Anyone hear heard of Ultimate Vapes? they are in cape town
If you have bought of their Concentrates ,pg,vg etc how the quality?


----------



## Mike (15/9/15)

Yea - only that they're pretty expensive. I'd recommend Skyblue over them. R32 for 250ml pg, R55 for 15ml of reputable concentrate and if you spend over R500, free shipping.

Reactions: Agree 1


----------



## Deano1987 (15/9/15)

Thats good to hear..Have you tried Ultimate Vapes Mike?


----------



## Mike (15/9/15)

Nope. I won't touch concentrates that I don't know exactly where they come from. VG and PG are to USP or BP grade so there's very little difference between any vendors there.


----------



## baardbek (15/9/15)

Yep I have.

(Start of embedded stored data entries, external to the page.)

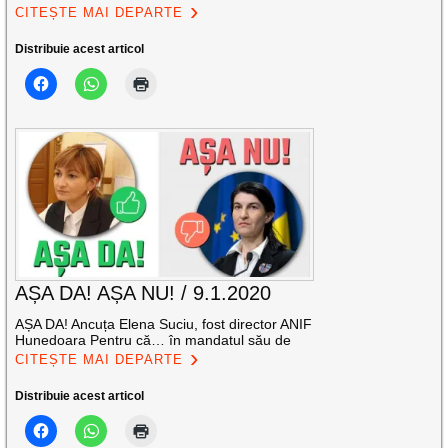
CITEȘTE MAI DEPARTE
Distribuie acest articol
AȘA DA! AȘA NU! / 9.1.2020
AȘA DA! Ancuța Elena Suciu, fost director ANIF
Hunedoara Pentru că… în mandatul său de
CITEȘTE MAI DEPARTE
Distribuie acest articol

They gave exellant service.I found their 60mg nocotine very pure and ecpnomical for DIY.


----------



## Eequinox (15/9/15)

baardbek said:


> Yep I have. They gave exellant service.I found their 60mg nocotine very pure and ecpnomical for DIY.


i give them 1/10 for service as i emailed them a week ago and asked what brand the concentates were in terms of tfs, fa or capella still no reply so no sale

Reactions: Informative 1


----------